Dr Adams advises, “Think about what is most important and let your values lead the battle.” You should also ask yourself, ‘Do I and my child have the emotional resources to deal with this potential conflict today?’ before you start a fight. If the answer is ‘no’, have the discussion on a different day.
That said, health and safety rules are non-negotiable. Make known these boundaries and expectations early, so your child knows where they stand. “As they grow up, help them understand why you are setting a rule and why it cannot be changed,” Dr Adams says.
6) Raising your voice
Yelling doesn’t drive the point home, it only frightens and intimidates everyone around you. Think back to the last time you raised your voice at your kids or spouse. Was there a positive outcome? Not likely.
The next time you feel your temper rise, walk away and calm down first, then return to the incident. You will handle a situation better when you are able to think straight.
“Look around you to find the small sliver of joy... In every moment.”
7) Worrying constantly
It’s a parent’s duty to worry about their children and it continues even after your now-not-that-little one has flown the nest. However, compulsive worrying doesn’t do anyone any good, since it won’t keep your child safe, nor will it give you peace of mind.

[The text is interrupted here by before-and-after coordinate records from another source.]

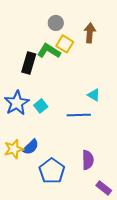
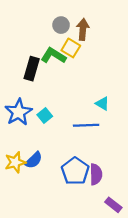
brown arrow: (90, 33) -> (83, 29), moved
blue pentagon: (52, 171) -> (75, 171), moved

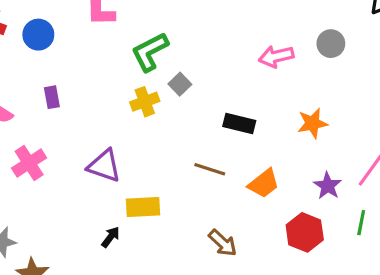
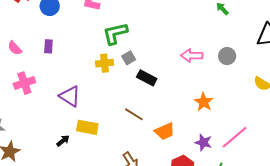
black rectangle: (239, 123) -> (147, 78), moved
orange star: (312, 123) -> (204, 102), turned 30
purple star: (328, 186) -> (203, 142), turned -30

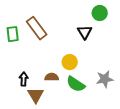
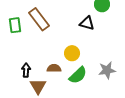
black triangle: (85, 32) -> (87, 23), turned -42
green semicircle: (76, 84) -> (78, 75), turned -78

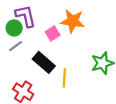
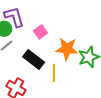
orange star: (73, 21) -> (67, 49), moved

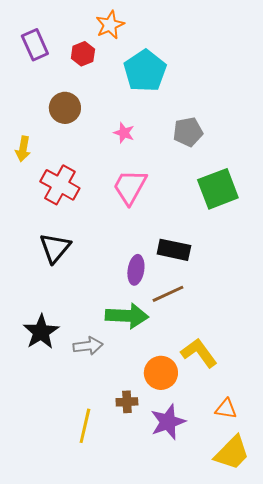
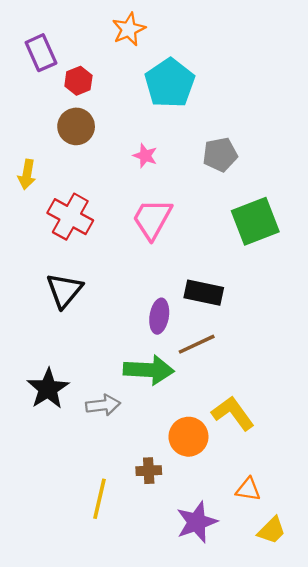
red hexagon: (83, 54) -> (78, 81), moved
orange triangle: (226, 409) -> (248, 489), moved
purple star: (168, 422) -> (197, 522), moved
yellow trapezoid: (232, 453) -> (272, 530), size x0.7

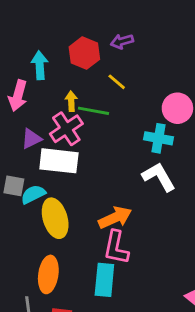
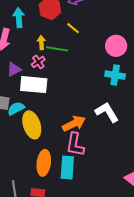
pink cross: (66, 129) -> (38, 62), size x0.6
cyan cross: (159, 138) -> (115, 75), moved
white L-shape: (159, 177) -> (107, 112), moved
orange ellipse: (48, 274) -> (44, 163), moved

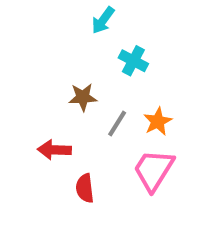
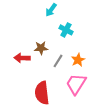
red arrow: (54, 150) -> (22, 58), moved
red semicircle: (85, 188) -> (42, 93), size x1.6

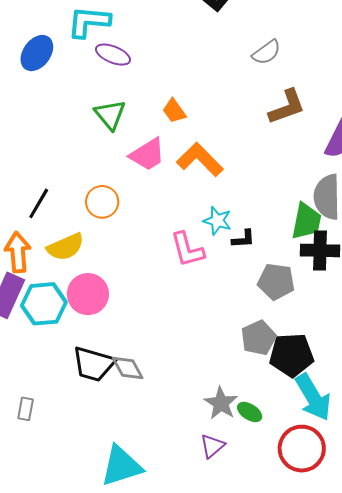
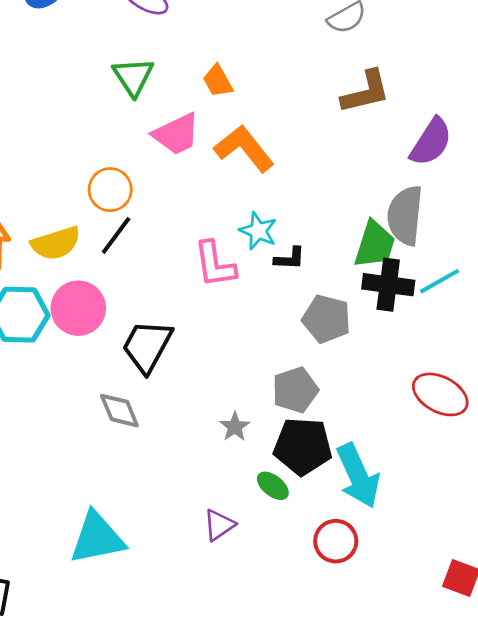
black line: (39, 203) -> (116, 235), moved
black pentagon: (291, 355) -> (303, 446), moved
black trapezoid: (94, 364) -> (147, 346), moved, turned 96
gray star: (221, 403) -> (235, 427), moved, size x0.7
red circle: (302, 449) -> (336, 541), size x0.7

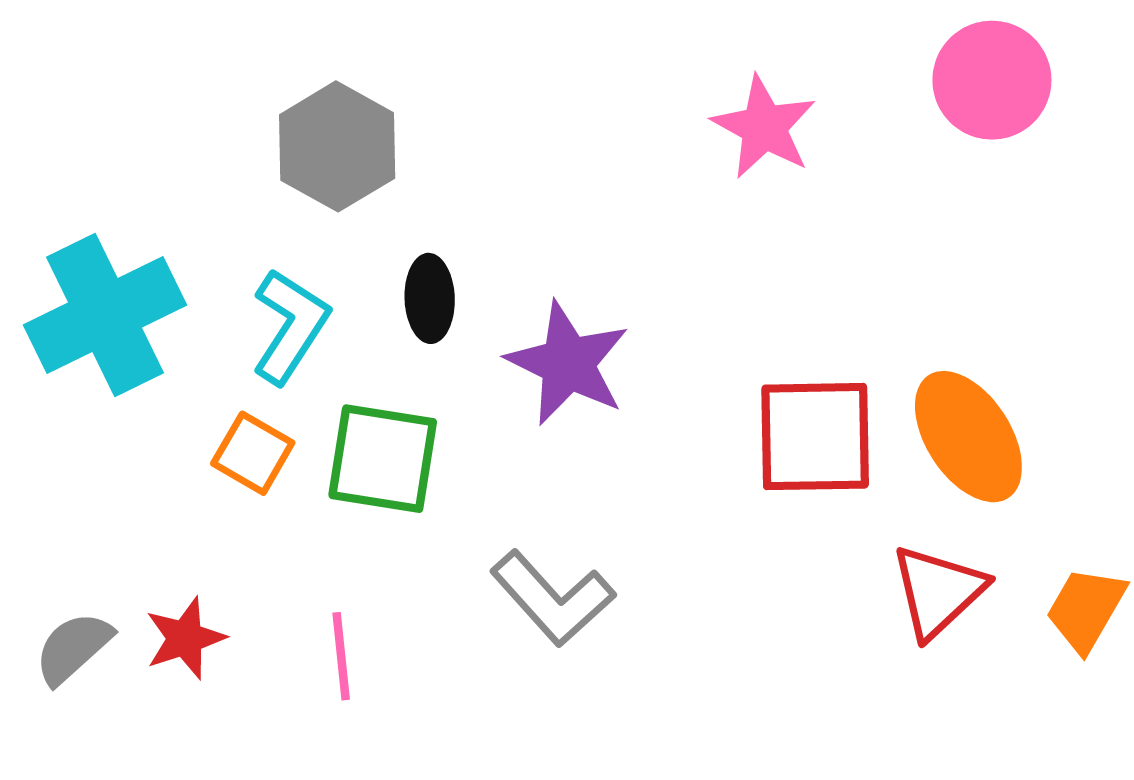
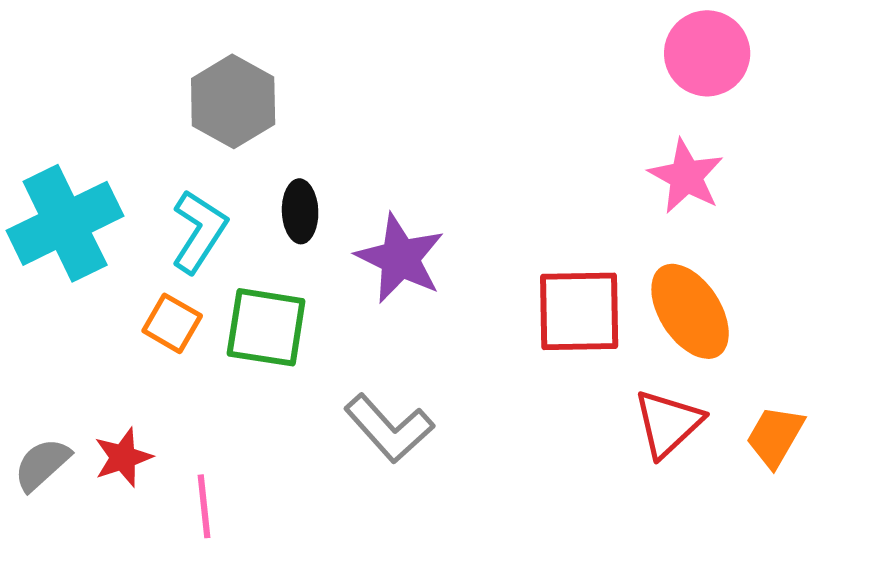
pink star: (764, 127) -> (686, 176), moved
pink line: (341, 656) -> (204, 506), moved

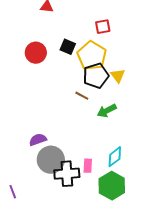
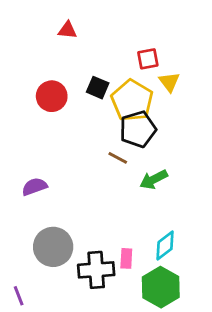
yellow triangle: (118, 76) -> (169, 82), moved
purple semicircle: (38, 140) -> (34, 187), moved
gray circle: (51, 160) -> (53, 247), moved

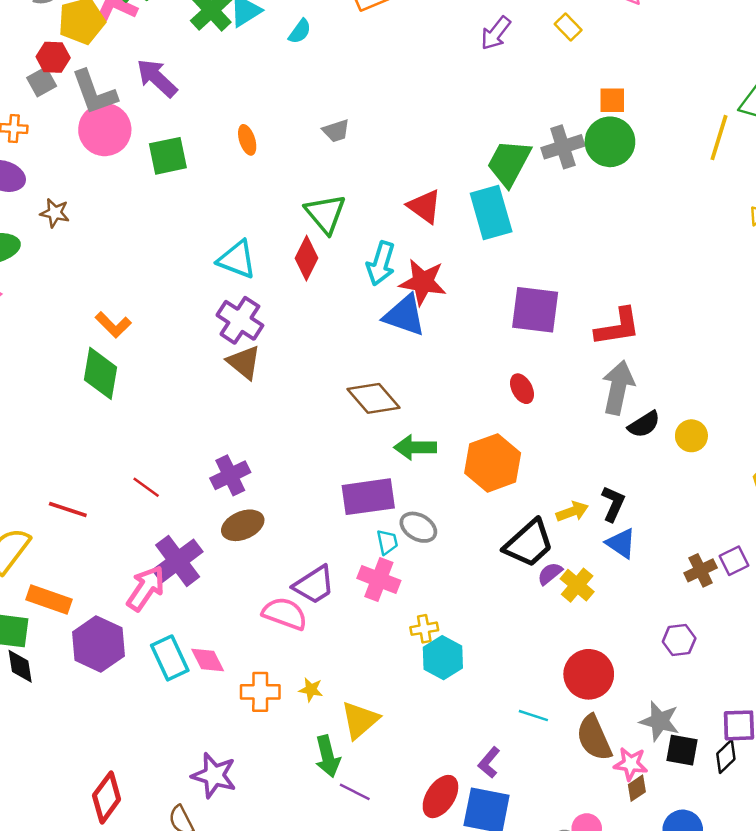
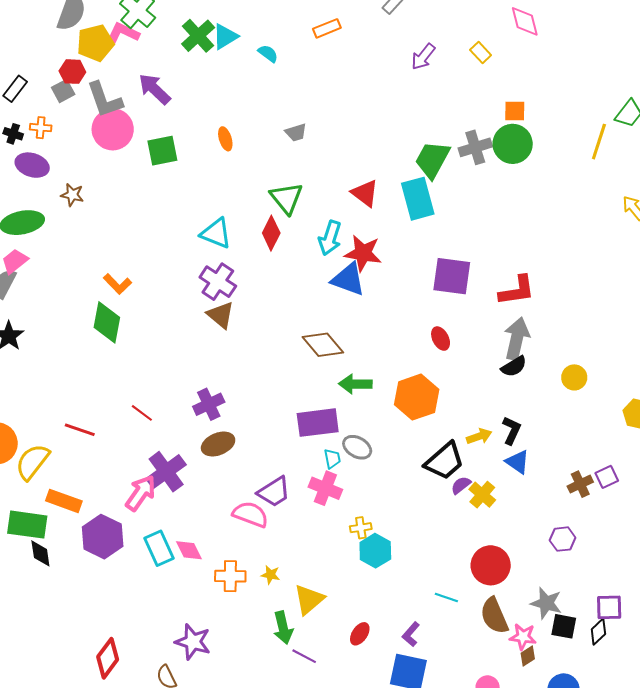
cyan semicircle: (300, 31) -> (268, 53), turned -90
black semicircle: (644, 424) -> (514, 366), moved
red ellipse: (440, 797) -> (360, 634), moved, size x0.7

Worse still, watching you fret may instil in your wee one a need to always live in fear.
Instead, show appreciation. “Teach your children to be grateful for what they have,” Dr Adams suggests. “Encourage them — and yourself — to appreciate the people around them and what they have to be thankful for.”

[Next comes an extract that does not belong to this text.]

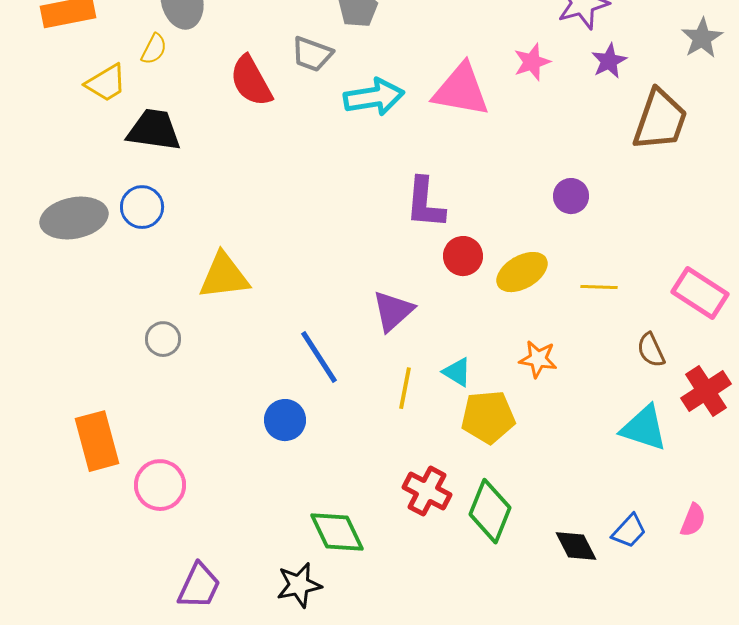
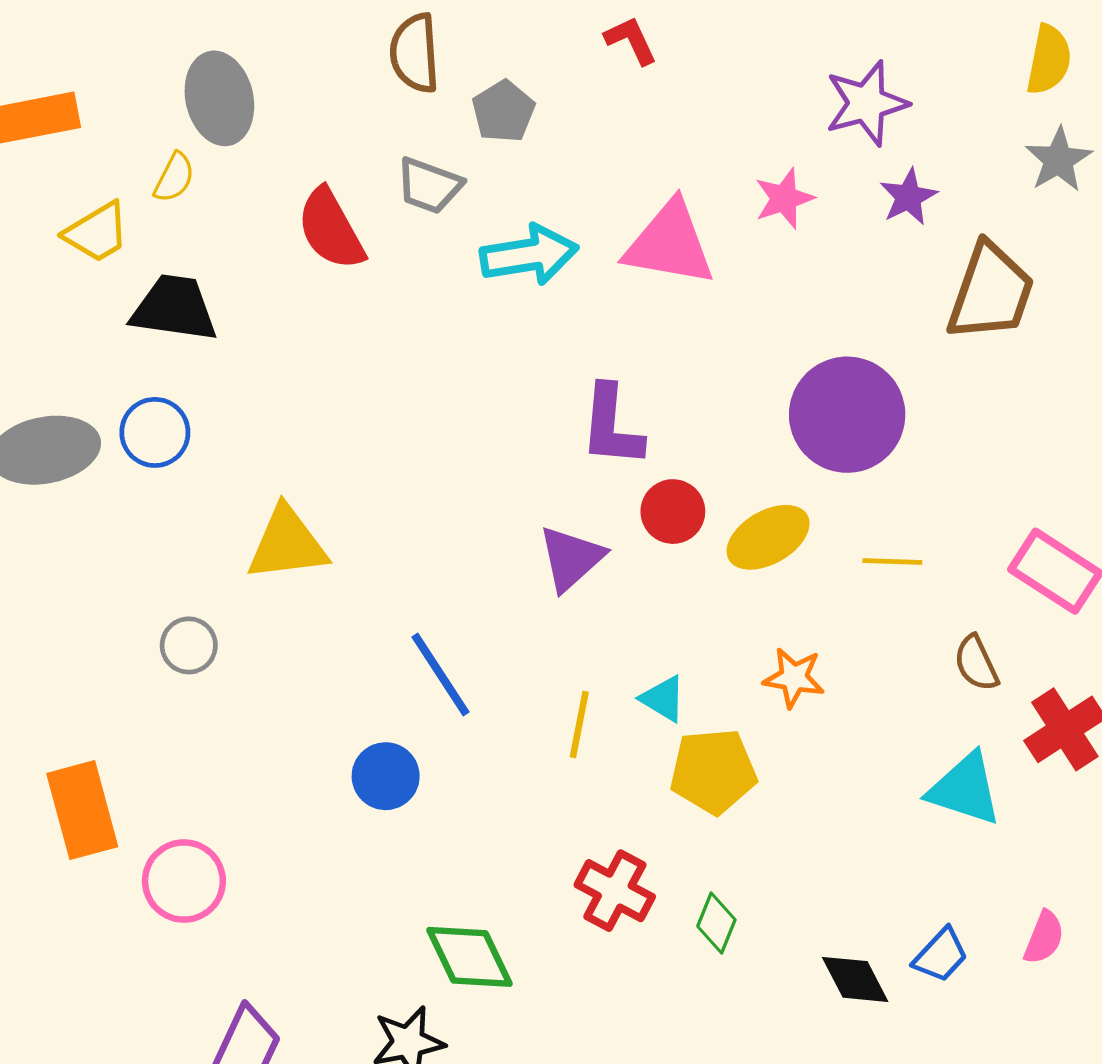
purple circle: (571, 196) -> (847, 415), size x2.0
purple triangle: (393, 311) -> (571, 558), moved
green diamond: (490, 511) -> (716, 923), size x0.6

8) Trying to enforce one-size-fits-all rules
As every child is different, what works for one won’t necessarily work for another. Nor should you try to force the issue. “It’s important that parents find a balance between accommodating their kids’ unique personalities and needs, and also creating an environment where the kids feel that they are valued just as much as their siblings,” Beh points out.

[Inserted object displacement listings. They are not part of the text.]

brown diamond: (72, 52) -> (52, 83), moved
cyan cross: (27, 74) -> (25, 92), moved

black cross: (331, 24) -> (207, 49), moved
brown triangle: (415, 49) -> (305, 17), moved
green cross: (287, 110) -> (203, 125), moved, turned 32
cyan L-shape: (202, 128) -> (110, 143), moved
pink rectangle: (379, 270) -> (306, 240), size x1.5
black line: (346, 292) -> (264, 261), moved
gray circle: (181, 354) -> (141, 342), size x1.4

If there are different rules for everyone in the house, it can lead to confusion and resentment, especially if a child feels that it’s unfair that they are the only one who has to abide by it. Explain any age-sensitive variations in the rules to minimise feelings of injustice, as well as potential sibling rivalry.
For example, while everyone should know what is expected in the morning routine before school and the consequences if a rule is broken, you can be more flexible with bedtime or social-gathering guidelines. Perhaps an older sibling can go to bed later or is able to have more playdates with friends.
Adjusting rules shows that your family is growing and changing together.
9) Feuding with your finicky eater
If you demand that your child finishes everything you serve at every meal, then you’re setting yourself (and them) up for a lot of heartache and headache.
Tots go through several developmental leaps, so they may sometimes be off their food for days or even weeks. At times, they are just not interested in food in general. The last thing you should do is turn the dinner table into a warzone because you might be setting your child up for food issues later.
Advises Dr Wendy Sinnathamby, a paediatrics specialist at the Raffles Children’s Centre, “The golden rule is to not panic and keep calm.”
Involve junior at family dinners, so they can watch you eat, guide and encourage them. Nor should you stop preparing healthy food — you never know when they will decide to take a bite.
10) Stop those negative messages
You’ll not improve your child or your spouse by picking on them constantly. When you say things like “you are too loud”, “stop fidgeting” or “i can’t trust you to do anything right” you’ll not only make them feel like they can never please you, you’re also hurting their feelings. It’s too easy to point out the negatives.
Dr Adams suggests that you can make your life together a more rewarding and enriching experience by “looking around you to find the small sliver of joy or happiness in every moment”.
So, rather than barking out “stop fidgeting”, give it a positive spin by saying, “you have a lot of energy today!”